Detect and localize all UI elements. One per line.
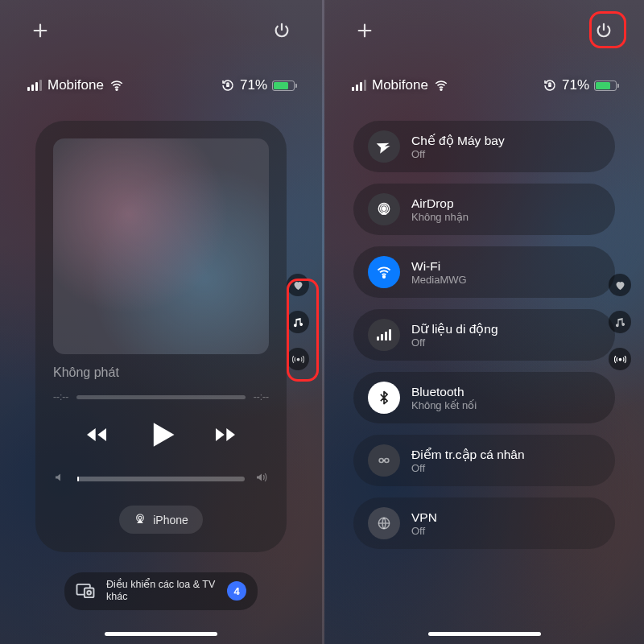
power-button[interactable]: [269, 18, 295, 43]
volume-slider[interactable]: [77, 477, 245, 481]
row-title: Dữ liệu di động: [411, 322, 498, 336]
row-status: Off: [411, 462, 525, 474]
airplane-icon: [368, 130, 400, 163]
page-connectivity-icon[interactable]: [287, 348, 309, 370]
page-indicator[interactable]: [282, 262, 314, 382]
battery-icon: [594, 80, 617, 91]
play-button[interactable]: [143, 417, 179, 452]
wifi-icon: [434, 78, 448, 93]
page-favorites-icon[interactable]: [609, 274, 631, 296]
svg-point-17: [619, 358, 621, 361]
row-status: Không kết nối: [411, 399, 477, 411]
add-control-button[interactable]: [352, 18, 378, 43]
svg-point-14: [379, 459, 383, 463]
page-music-icon[interactable]: [609, 311, 631, 333]
battery-pct: 71%: [562, 77, 589, 93]
row-title: AirDrop: [411, 196, 469, 211]
row-status: Không nhận: [411, 211, 469, 223]
orientation-lock-icon: [221, 78, 235, 93]
row-title: Chế độ Máy bay: [411, 134, 505, 148]
row-title: Bluetooth: [411, 385, 477, 399]
svg-rect-6: [85, 588, 94, 598]
media-card[interactable]: Không phát --:-- --:--: [35, 121, 287, 552]
progress-bar[interactable]: [76, 395, 245, 399]
carrier-label: Mobifone: [372, 77, 428, 93]
row-title: Điểm tr.cập cá nhân: [411, 448, 525, 462]
hotspot-row[interactable]: Điểm tr.cập cá nhân Off: [353, 435, 615, 486]
status-bar: Mobifone 71%: [324, 77, 644, 93]
hint-text: Điều khiển các loa & TV khác: [106, 579, 217, 604]
page-indicator[interactable]: [604, 262, 636, 382]
control-center-media-screen: Mobifone 71% Không phát --:-- --:--: [0, 0, 322, 644]
home-indicator[interactable]: [428, 632, 541, 636]
volume-row[interactable]: [53, 470, 269, 488]
add-control-button[interactable]: [27, 18, 53, 43]
svg-point-10: [382, 207, 386, 210]
battery-icon: [272, 80, 295, 91]
power-button[interactable]: [591, 18, 617, 43]
airdrop-row[interactable]: AirDrop Không nhận: [353, 184, 615, 235]
remaining-time: --:--: [254, 391, 269, 402]
cellular-data-icon: [368, 319, 400, 351]
forward-button[interactable]: [213, 422, 238, 448]
bluetooth-icon: [368, 382, 400, 414]
svg-rect-9: [548, 85, 551, 87]
page-connectivity-icon[interactable]: [609, 348, 631, 370]
svg-point-13: [383, 276, 386, 279]
svg-point-15: [385, 459, 389, 463]
speakers-tv-hint[interactable]: Điều khiển các loa & TV khác 4: [64, 572, 258, 610]
row-status: Off: [411, 148, 505, 160]
album-artwork: [53, 138, 269, 354]
svg-rect-1: [226, 85, 229, 87]
page-music-icon[interactable]: [287, 311, 309, 333]
now-playing-label: Không phát: [53, 365, 269, 380]
top-row: [324, 18, 644, 43]
svg-point-0: [116, 89, 118, 90]
rewind-button[interactable]: [84, 422, 109, 448]
orientation-lock-icon: [543, 78, 557, 93]
row-title: Wi-Fi: [411, 259, 467, 274]
hotspot-icon: [368, 444, 400, 477]
volume-low-icon: [53, 470, 68, 488]
airdrop-icon: [368, 193, 400, 225]
track-progress[interactable]: --:-- --:--: [53, 391, 269, 402]
row-status: MediaMWG: [411, 274, 467, 286]
svg-point-4: [297, 358, 299, 361]
vpn-icon: [368, 507, 400, 539]
row-title: VPN: [411, 510, 437, 525]
wifi-row[interactable]: Wi-Fi MediaMWG: [353, 246, 615, 298]
speakers-tv-icon: [74, 580, 97, 602]
vpn-row[interactable]: VPN Off: [353, 497, 615, 549]
wifi-icon: [109, 78, 124, 93]
page-favorites-icon[interactable]: [287, 274, 309, 296]
svg-point-2: [138, 516, 142, 519]
wifi-toggle-icon: [368, 256, 400, 288]
top-row: [0, 18, 322, 43]
row-status: Off: [411, 525, 437, 537]
airplane-mode-row[interactable]: Chế độ Máy bay Off: [353, 121, 615, 172]
cellular-signal-icon: [27, 80, 42, 91]
control-center-connectivity-screen: Mobifone 71% Chế độ Máy bay Off: [322, 0, 644, 644]
hint-badge: 4: [227, 581, 246, 601]
airplay-icon: [134, 512, 147, 527]
volume-high-icon: [254, 470, 269, 488]
cellular-signal-icon: [352, 80, 366, 91]
connectivity-list: Chế độ Máy bay Off AirDrop Không nhận Wi…: [353, 121, 615, 549]
svg-point-8: [440, 89, 442, 90]
airplay-target-pill[interactable]: iPhone: [119, 506, 203, 534]
cellular-data-row[interactable]: Dữ liệu di động Off: [353, 309, 615, 361]
elapsed-time: --:--: [53, 391, 68, 402]
airplay-target-label: iPhone: [153, 514, 188, 526]
status-bar: Mobifone 71%: [0, 77, 322, 93]
bluetooth-row[interactable]: Bluetooth Không kết nối: [353, 372, 615, 423]
home-indicator[interactable]: [105, 632, 217, 636]
row-status: Off: [411, 336, 498, 349]
carrier-label: Mobifone: [47, 77, 104, 93]
battery-pct: 71%: [240, 77, 267, 93]
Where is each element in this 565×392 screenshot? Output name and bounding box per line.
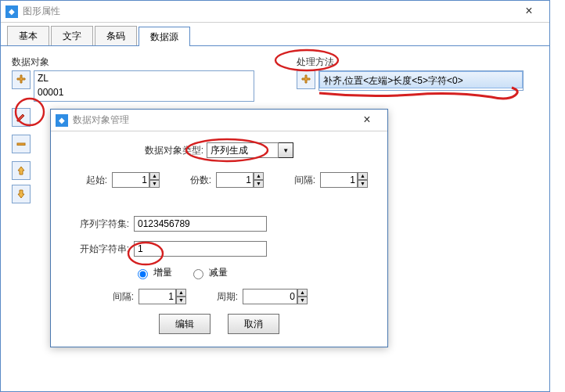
edit-object-button[interactable] bbox=[12, 108, 31, 127]
interval-input[interactable] bbox=[320, 172, 358, 188]
type-value[interactable] bbox=[207, 142, 279, 158]
startstr-input[interactable] bbox=[134, 241, 267, 257]
copies-spinner[interactable]: ▲▼ bbox=[254, 172, 264, 188]
data-object-list[interactable]: ZL 00001 bbox=[34, 70, 254, 102]
remove-object-button[interactable] bbox=[12, 135, 31, 153]
interval-spinner[interactable]: ▲▼ bbox=[358, 172, 368, 188]
method-list[interactable]: 补齐,位置<左端>长度<5>字符<0> bbox=[318, 70, 524, 91]
method-label: 处理方法 bbox=[297, 56, 524, 69]
type-combobox[interactable]: ▼ bbox=[207, 142, 293, 158]
tab-bar: 基本 文字 条码 数据源 bbox=[1, 26, 549, 46]
radio-decrement[interactable]: 减量 bbox=[189, 266, 228, 279]
period-label: 周期: bbox=[208, 290, 238, 304]
titlebar: ◆ 图形属性 × bbox=[1, 1, 549, 23]
tab-text[interactable]: 文字 bbox=[51, 26, 93, 45]
tab-barcode[interactable]: 条码 bbox=[95, 26, 137, 45]
interval-label: 间隔: bbox=[286, 174, 315, 187]
list-item[interactable]: 00001 bbox=[34, 85, 254, 99]
interval2-input[interactable] bbox=[139, 289, 176, 304]
charset-input[interactable] bbox=[134, 216, 267, 232]
dialog-title: 数据对象管理 bbox=[73, 113, 351, 127]
app-icon: ◆ bbox=[5, 5, 18, 18]
data-object-dialog: ◆ 数据对象管理 × 数据对象类型: ▼ 起始: ▲▼ 份数: ▲▼ 间隔: ▲… bbox=[50, 109, 388, 347]
dropdown-icon[interactable]: ▼ bbox=[279, 142, 293, 158]
start-input[interactable] bbox=[112, 172, 149, 188]
add-method-button[interactable] bbox=[297, 70, 315, 89]
dialog-icon: ◆ bbox=[56, 114, 68, 127]
interval2-label: 间隔: bbox=[104, 290, 134, 304]
list-item[interactable]: ZL bbox=[34, 71, 254, 85]
move-down-button[interactable] bbox=[12, 185, 31, 203]
list-item[interactable]: 补齐,位置<左端>长度<5>字符<0> bbox=[319, 71, 523, 88]
edit-button[interactable]: 编辑 bbox=[159, 314, 211, 334]
type-label: 数据对象类型: bbox=[145, 144, 203, 157]
interval2-spinner[interactable]: ▲▼ bbox=[176, 289, 186, 304]
tab-basic[interactable]: 基本 bbox=[7, 26, 49, 45]
add-object-button[interactable] bbox=[12, 70, 31, 89]
cancel-button[interactable]: 取消 bbox=[228, 314, 279, 334]
radio-increment[interactable]: 增量 bbox=[134, 266, 172, 279]
start-spinner[interactable]: ▲▼ bbox=[149, 172, 160, 188]
charset-label: 序列字符集: bbox=[68, 218, 129, 231]
move-up-button[interactable] bbox=[12, 161, 31, 180]
copies-input[interactable] bbox=[216, 172, 254, 188]
svg-rect-0 bbox=[17, 143, 25, 146]
close-button[interactable]: × bbox=[513, 2, 545, 21]
period-spinner[interactable]: ▲▼ bbox=[297, 289, 308, 304]
data-object-label: 数据对象 bbox=[12, 56, 254, 69]
dialog-close-button[interactable]: × bbox=[351, 111, 383, 130]
copies-label: 份数: bbox=[182, 174, 211, 187]
tab-datasource[interactable]: 数据源 bbox=[139, 27, 190, 46]
startstr-label: 开始字符串: bbox=[68, 243, 129, 256]
window-title: 图形属性 bbox=[23, 5, 513, 18]
start-label: 起始: bbox=[77, 174, 107, 187]
period-input[interactable] bbox=[243, 289, 297, 304]
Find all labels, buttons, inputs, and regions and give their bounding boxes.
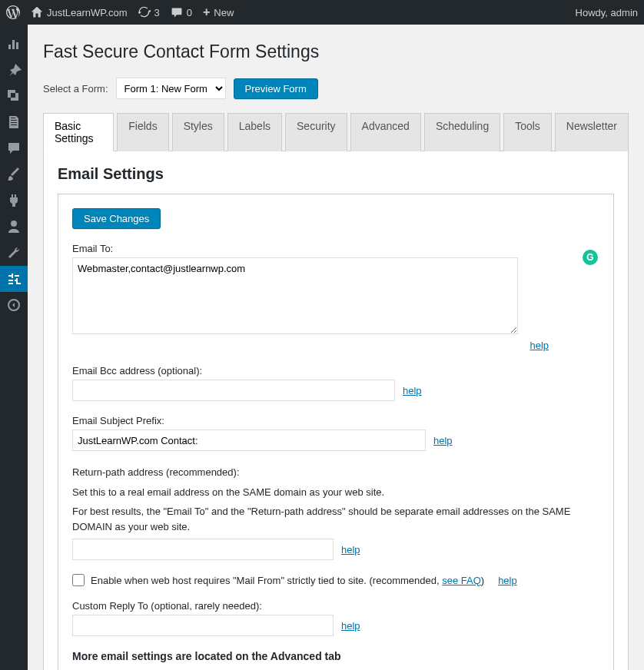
mail-from-label-pre: Enable when web host requires "Mail From… (91, 575, 442, 586)
collapse-icon (6, 297, 22, 313)
field-mail-from: Enable when web host requires "Mail From… (72, 574, 599, 586)
tab-security[interactable]: Security (285, 113, 347, 151)
mail-from-label-post: ) (481, 575, 484, 586)
settings-box: G Save Changes Email To: Webmaster,conta… (58, 194, 614, 670)
return-path-desc2: For best results, the "Email To" and the… (72, 504, 599, 534)
field-email-to: Email To: Webmaster,contact@justlearnwp.… (72, 243, 599, 351)
site-link[interactable]: JustLearnWP.com (31, 6, 128, 18)
howdy[interactable]: Howdy, admin (576, 7, 638, 18)
return-path-input[interactable] (72, 539, 334, 560)
mail-from-help[interactable]: help (498, 575, 517, 586)
form-select[interactable]: Form 1: New Form (116, 78, 226, 99)
comments-count: 0 (187, 7, 192, 18)
sidebar-tools[interactable] (0, 240, 28, 266)
return-path-desc1: Set this to a real email address on the … (72, 485, 599, 500)
tab-labels[interactable]: Labels (227, 113, 282, 151)
sliders-icon (6, 271, 22, 287)
subject-prefix-help[interactable]: help (433, 435, 453, 446)
media-icon (6, 88, 22, 104)
update-icon (138, 6, 151, 18)
plug-icon (6, 193, 22, 208)
tab-fields[interactable]: Fields (117, 113, 168, 151)
main-content: Fast Secure Contact Form Settings Select… (28, 25, 644, 670)
bcc-label: Email Bcc address (optional): (72, 365, 599, 376)
field-reply-to: Custom Reply To (optional, rarely needed… (72, 600, 599, 636)
return-path-help[interactable]: help (341, 544, 360, 556)
email-to-help[interactable]: help (529, 340, 549, 351)
gauge-icon (6, 36, 22, 51)
email-to-textarea[interactable]: Webmaster,contact@justlearnwp.com (72, 257, 518, 334)
tab-newsletter[interactable]: Newsletter (555, 113, 629, 151)
sidebar-pages[interactable] (0, 109, 28, 135)
updates-link[interactable]: 3 (138, 6, 160, 18)
updates-count: 3 (154, 7, 160, 18)
site-name: JustLearnWP.com (47, 7, 128, 18)
sidebar-users[interactable] (0, 214, 28, 240)
tab-tools[interactable]: Tools (503, 113, 552, 151)
sidebar-posts[interactable] (0, 57, 28, 83)
wordpress-icon (6, 5, 20, 19)
reply-to-help[interactable]: help (341, 620, 360, 632)
brush-icon (6, 167, 22, 182)
tab-basic-settings[interactable]: Basic Settings (43, 113, 114, 151)
tab-content: Email Settings G Save Changes Email To: … (43, 151, 629, 670)
page-title: Fast Secure Contact Form Settings (43, 41, 629, 62)
new-text: New (214, 7, 234, 18)
nav-tabs: Basic Settings Fields Styles Labels Secu… (43, 113, 629, 151)
advanced-note: More email settings are located on the A… (72, 650, 599, 662)
mail-from-checkbox[interactable] (72, 574, 85, 586)
tab-advanced[interactable]: Advanced (350, 113, 421, 151)
form-select-row: Select a Form: Form 1: New Form Preview … (43, 78, 629, 99)
comment-icon (171, 6, 183, 18)
page-icon (6, 114, 22, 130)
comments-link[interactable]: 0 (171, 6, 192, 18)
section-title: Email Settings (58, 165, 614, 183)
save-changes-top-button[interactable]: Save Changes (72, 208, 161, 229)
reply-to-label: Custom Reply To (optional, rarely needed… (72, 600, 599, 612)
mail-from-faq-link[interactable]: see FAQ (442, 575, 481, 586)
new-link[interactable]: + New (203, 5, 234, 19)
subject-prefix-label: Email Subject Prefix: (72, 415, 599, 426)
comment-icon (6, 141, 22, 156)
tab-scheduling[interactable]: Scheduling (424, 113, 500, 151)
admin-bar: JustLearnWP.com 3 0 + New Howdy, admin (0, 0, 644, 25)
tab-styles[interactable]: Styles (172, 113, 224, 151)
adminbar-left: JustLearnWP.com 3 0 + New (6, 5, 234, 19)
sidebar-plugins[interactable] (0, 187, 28, 214)
sidebar-media[interactable] (0, 83, 28, 109)
field-return-path: Return-path address (recommended): Set t… (72, 465, 599, 560)
user-icon (6, 219, 22, 234)
bcc-help[interactable]: help (403, 385, 422, 396)
plus-icon: + (203, 5, 210, 19)
field-subject-prefix: Email Subject Prefix: help (72, 415, 599, 451)
reply-to-input[interactable] (72, 615, 334, 636)
home-icon (31, 6, 43, 18)
bcc-input[interactable] (72, 380, 395, 401)
sidebar-dashboard[interactable] (0, 31, 28, 57)
subject-prefix-input[interactable] (72, 430, 426, 451)
sidebar-collapse[interactable] (0, 292, 28, 318)
email-to-label: Email To: (72, 243, 599, 254)
sidebar-settings[interactable] (0, 266, 28, 292)
field-bcc: Email Bcc address (optional): help (72, 365, 599, 401)
sidebar-comments[interactable] (0, 135, 28, 161)
return-path-label: Return-path address (recommended): (72, 465, 599, 480)
wrench-icon (6, 245, 22, 260)
pin-icon (6, 62, 22, 78)
form-select-label: Select a Form: (43, 83, 108, 95)
preview-form-button[interactable]: Preview Form (234, 78, 318, 99)
wp-logo[interactable] (6, 5, 20, 19)
grammarly-icon[interactable]: G (583, 250, 598, 265)
sidebar-appearance[interactable] (0, 161, 28, 187)
admin-sidebar (0, 25, 28, 670)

------------------------------------------------

— Problem requirements —
Go through the entries and return each line where the word "Fields" occurs.

— Expected output —
tab-fields[interactable]: Fields (117, 113, 168, 151)
nav-tabs: Basic Settings Fields Styles Labels Secu… (43, 113, 629, 151)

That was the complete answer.